After years of hard work, Tomek (Marcin Dorocinski) is about to be promoted to a prestigious position as a TV newsreader. To top his happiness, his partner is about to give him a child. Everything in Tomek’s life feels close to perfection, with the only exception of the relationship with his schizophrenic father.
As we are introduced to Tomek’s character in the first few minutes of Lęk Wysokości (Fear of Falling in English), we know from the start that what we are witnessing will lead, sooner or later, to a painful discovery. The film is all developed in retrospective, with a few flashbacks in the form of private memories in between; what we are shown at the beginning — the opening scene with a desperate Tomek in the underground passage — is explained when the ending brings the story to a conclusion.
Tomek is well-defined and all-around easy to figure out, even if in the film he is unable to fully communicate with others to alleviate his inner turmoil. His father, well portrayed by Krzysztof Stroinski, is definitely the most interesting character in the film, as he presents us with more questions, most of them unanswered by the screenplay, to ponder about. Whereas we get to know Tomek’s doubts and desires accurately enough, we are not told much about his father’s. The unsaid in the old man’s past adds significant depth to his current situation. However sincere the intentions of his son, Tomek’s father has to work alone on his own fears; appropriately, he also finds release to his afflictions off screen.
Fear of Falling offers one of the many possible interpretations on how mental disease can affect both the life of the sick and that of people dealing with it more or less directly. In Konopka’s film, we are given the son’s perspective, we travel with him along the path to acceptance, but it’s with his old man that we are mostly ready to sympathize.

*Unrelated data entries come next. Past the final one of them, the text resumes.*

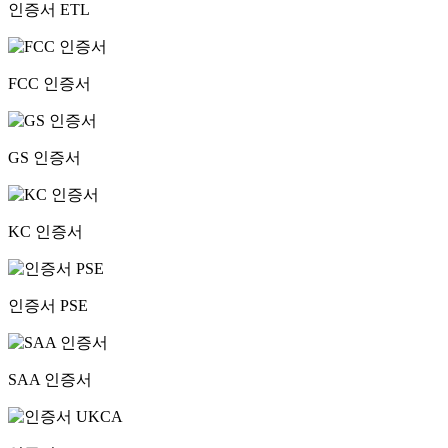
인증서 ETL
FCC 인증서
GS 인증서
KC 인증서
인증서 PSE
SAA 인증서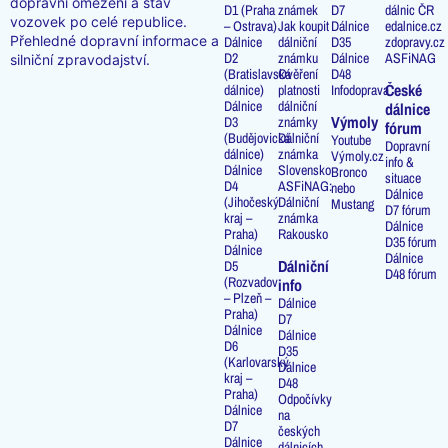
dopravní omezení a stav
D1 (Praha
známek
D7
dálnic ČR
vozovek po celé republice.
– Ostrava)
Jak koupit
Dálnice
edalnice.cz
Přehledné dopravní informace a
Dálnice
dálniční
D35
zdopravy.cz
D2
známku
Dálnice
ASFiNAG
silniční zpravodajství.
(Bratislavská
Ověření
D48
České
dálnice)
platnosti
Infodoprava
Dálnice
dálniční
dálnice
Výmoly
D3
známky
fórum
(Budějovická
Dálniční
Youtube
Dopravní
dálnice)
známka
Výmoly.cz
info &
Dálnice
Slovensko
Bronco
situace
D4
ASFiNAG:
nebo
Dálnice
(Jihočeský
Dálniční
Mustang
D7 fórum
kraj –
známka
Dálnice
Praha)
Rakousko
D35 fórum
Dálnice
Dálnice
Dálniční
D5
D48 fórum
(Rozvadov
info
– Plzeň –
Dálnice
Praha)
D7
Dálnice
Dálnice
D6
D35
(Karlovarský
Dálnice
kraj –
D48
Praha)
Odpočívky
Dálnice
na
D7
českých
Dálnice
dálnicích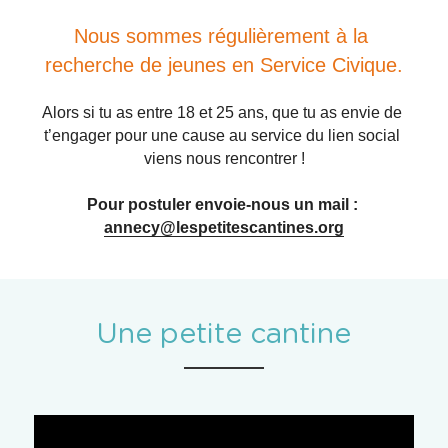
Nous sommes régulièrement à la 
recherche de jeunes en Service Civique.
Alors si tu as entre 18 et 25 ans, que tu as envie de 
t’engager pour une cause au service du lien social 
viens nous rencontrer !
Pour postuler envoie-nous un mail : 
annecy@lespetitescantines.org
Une petite cantine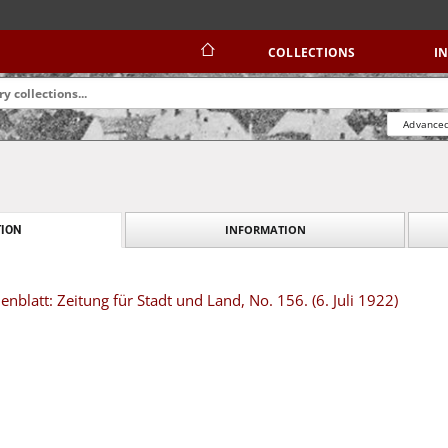
COLLECTIONS
I
Advanced
INFORMATION
ION
blatt: Zeitung für Stadt und Land, No. 156. (6. Juli 1922)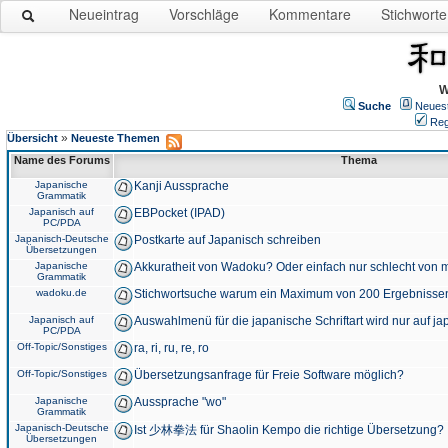
Neueintrag
Vorschläge
Kommentare
Stichworte
W
Suche
Neues
Reg
»
Übersicht
Neueste Themen
Name des Forums
Thema
Japanische
Kanji Aussprache
Grammatik
Japanisch auf
EBPocket (IPAD)
PC/PDA
Japanisch-Deutsche
Postkarte auf Japanisch schreiben
Übersetzungen
Japanische
Akkuratheit von Wadoku? Oder einfach nur schlecht von m
Grammatik
wadoku.de
Stichwortsuche warum ein Maximum von 200 Ergebnisse
Japanisch auf
Auswahlmenü für die japanische Schriftart wird nur auf j
PC/PDA
Off-Topic/Sonstiges
ra, ri, ru, re, ro
Off-Topic/Sonstiges
Übersetzungsanfrage für Freie Software möglich?
Japanische
Aussprache "wo"
Grammatik
Japanisch-Deutsche
Ist 少林拳法 für Shaolin Kempo die richtige Übersetzung?
Übersetzungen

Konopka perhaps gives us a too polished overview on madness and on the difficulty for “normal” people to relate to mental illness and accept it. Stylistically, Fear of Falling feels a little too conventional, with an overabundance of mannerisms as they are usually employed in TV shows and music videos. The routine use of handheld camera, the washed out tones, the distorted images and the Super 8-like segments to signal flashbacks, are all elements that as viewers we have been force-fed for some time now, especially through a certain type of less than memorable cinema, to the point they have become frankly kind of irksome. For instance, the way tones switch from cold to warmer hues from scene to scene following the path of mental insanity feels somewhat too literal. In the same way, the home movie look for episodes from the past that are supposed to offer insight on Tomek’s family and the use of echoing sounds in the father’s house are, even when technically flawless, not very original.
Although this is his first feature film, Konopka demonstrates he knows well his profession. The problem is that he never tries to use the language in a way that is actually personal and distinguishable, so that he gives us the impression we are just watching one of those run-of-the-mill TV features with bleak connotations, rather than the work by an emergent film-maker with a unique sensibility and outlook.
Lęk Wysokości is in competition at the Reykjavík International Film Festival for the Golden Puffin Award.